Given that his reason for saying GPT-2 was too dangerous to release was that the world needed more time to prepare for the effects of this technology, and given that the following models were basically scaled-up versions of it and killed social media, news reporting and other kinds of communication, I'd say he was right about the dangers of it.
Assuming this article isn't written by an AI
In lieu of a technological moat, companies search for regulatory capture.
> It's a strange way for any company to talk about its own work. You don't hear McDonald's announcing that it's created a burger so terrifyingly delicious that it would be unethical to grill it for the public.

> Here's one theory.

But the author never gets back to this! It's the main observation the theory has to account for; why don't we see other companies speak this way, if it's such an effective strategy for deflecting non-apocalyptic concerns?

> why don't we see other companies speak this way

They do. Every company who promised us that their shitty cell phone app or website was going to change the world and revolutionize and disrupt industry/society was guilty of the same thing. They just usually focused their ridiculous levels of hype on the positives.

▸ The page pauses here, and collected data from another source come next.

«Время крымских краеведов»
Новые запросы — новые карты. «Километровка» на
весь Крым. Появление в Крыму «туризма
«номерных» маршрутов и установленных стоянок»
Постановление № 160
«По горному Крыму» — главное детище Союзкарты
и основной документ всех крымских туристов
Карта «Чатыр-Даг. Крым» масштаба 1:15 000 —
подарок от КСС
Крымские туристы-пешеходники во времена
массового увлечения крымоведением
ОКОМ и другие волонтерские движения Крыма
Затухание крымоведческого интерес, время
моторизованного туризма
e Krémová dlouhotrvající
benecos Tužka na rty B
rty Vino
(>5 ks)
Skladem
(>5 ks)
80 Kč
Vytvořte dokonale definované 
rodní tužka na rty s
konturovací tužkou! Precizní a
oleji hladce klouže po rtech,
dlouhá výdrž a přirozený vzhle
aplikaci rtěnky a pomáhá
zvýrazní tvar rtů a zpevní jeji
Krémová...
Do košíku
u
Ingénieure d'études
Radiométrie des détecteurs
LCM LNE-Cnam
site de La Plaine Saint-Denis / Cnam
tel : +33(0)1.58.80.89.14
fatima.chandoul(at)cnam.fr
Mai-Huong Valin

The goal was the same. "Our technology is going to change the world so investors had better give us cash or else they will be left behind" is still the message.

I think this is just an advancement of what we saw with self-driving cars and how companies were pushing narratives around how every trucker will be out of work (this still hasn't happened) or how no individuals would own a car again while deflecting from things like how badly their cars performed in snow/rain or in anything other than very carefully controlled and mapped out conditions.

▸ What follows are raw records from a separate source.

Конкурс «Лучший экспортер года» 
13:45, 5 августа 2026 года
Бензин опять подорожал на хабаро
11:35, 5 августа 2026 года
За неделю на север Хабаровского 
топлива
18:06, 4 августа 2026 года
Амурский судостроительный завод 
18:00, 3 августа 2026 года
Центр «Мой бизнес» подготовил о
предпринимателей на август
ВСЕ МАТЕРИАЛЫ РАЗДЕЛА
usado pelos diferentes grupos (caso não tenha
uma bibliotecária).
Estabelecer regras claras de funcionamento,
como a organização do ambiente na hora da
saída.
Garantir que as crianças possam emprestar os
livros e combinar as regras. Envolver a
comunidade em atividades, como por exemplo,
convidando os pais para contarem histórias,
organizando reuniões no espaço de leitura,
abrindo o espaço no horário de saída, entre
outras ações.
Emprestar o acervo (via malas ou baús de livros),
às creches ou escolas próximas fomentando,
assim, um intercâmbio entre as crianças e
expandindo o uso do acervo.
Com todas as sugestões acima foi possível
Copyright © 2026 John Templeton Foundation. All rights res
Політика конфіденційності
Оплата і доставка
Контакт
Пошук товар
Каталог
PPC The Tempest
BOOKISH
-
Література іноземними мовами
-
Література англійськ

Article mentions a book "The AI Con" that argues that much of what is labeled "artificial intelligence" is a misleading term that obscures ordinary automation while concentrating power in a small number of technology firms.

So fear-mongering seems to be just a tool how to get attention and more customers.

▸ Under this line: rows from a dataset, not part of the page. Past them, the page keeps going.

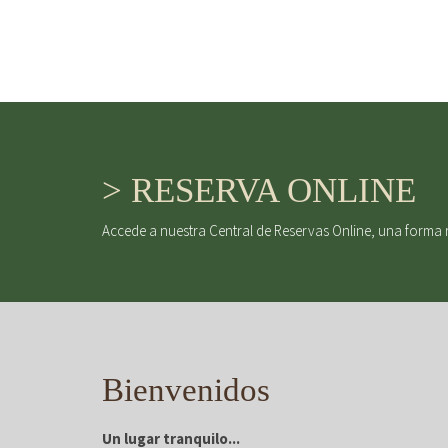
> RESERVA ONLINE
Accede a nuestra Central de Reservas Online, una forma 
Bienvenidos
Un lugar tranquilo...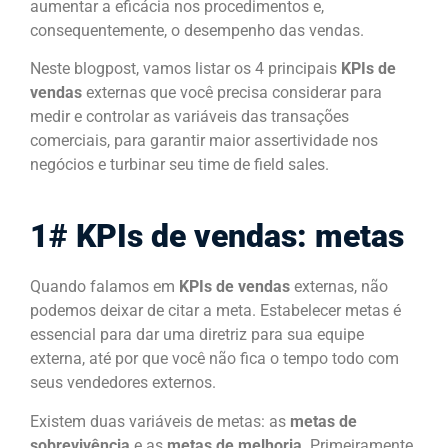
aumentar a eficácia nos procedimentos e,
consequentemente, o desempenho das vendas.
Neste blogpost, vamos listar os 4 principais
KPIs de
vendas
externas que você precisa considerar para
medir e controlar as variáveis das transações
comerciais, para garantir maior assertividade nos
negócios e turbinar seu time de field sales.
1# KPIs de vendas: metas
Quando falamos em
KPIs de vendas
externas, não
podemos deixar de citar a meta. Estabelecer metas é
essencial para dar uma diretriz para sua equipe
externa, até por que você não fica o tempo todo com
seus vendedores externos.
Existem duas variáveis de metas: as
metas de
sobrevivência
e as
metas de melhoria
. Primeiramente,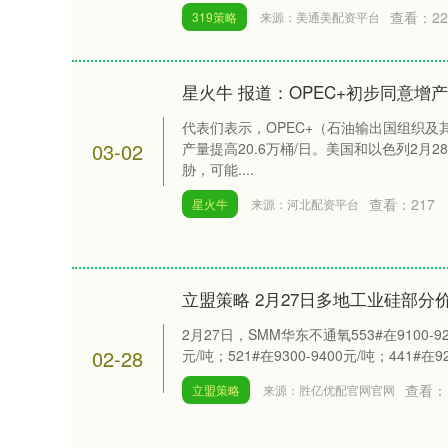
查看：
22
319策略
来源：美通美配资平台
星火牛 报道：OPEC+初步同意增产
代表们表示，OPEC+（石油输出国组织及
03-02
产量提高20.6万桶/日。美国和以色列2月
胁，可能....
查看：
217
星火牛
来源：河北配资平台
立盟策略 2月27日多地工业硅部分
2月27日，SMM华东不通氧553#在9100-92
02-28
元/吨；521#在9300-9400元/吨；441#在9200
查看：
立盟策略
来源：胜亿优配官网官网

Hey ma, I use very dangerous tool now. I am OG.

Why wouldn't they continue crying wolf when it always gets them free advertising from a gullible/complicit press?
"you will all lose your jobs and it will wipe out half of humanity."

If you lead with this, people will stop questioning why their sprint velocity hasn't increased 10 fold. Managers start asking leads, instead of hiring more devs can we add Agent.md to our repos?

The Apocalypse sells. They are afraid that you'll find out that AI is just another useful tool. That's the real threat, not to humanity, but to their hype.

Edit: i made a video about this recently: https://youtu.be/nB0Vz-fh8EI

> Why do AI companies want us to be afraid of them? ... According to critics, it benefits AI companies to keep you fixated on apocalypse because it distracts from the very real damage they're already doing to the world.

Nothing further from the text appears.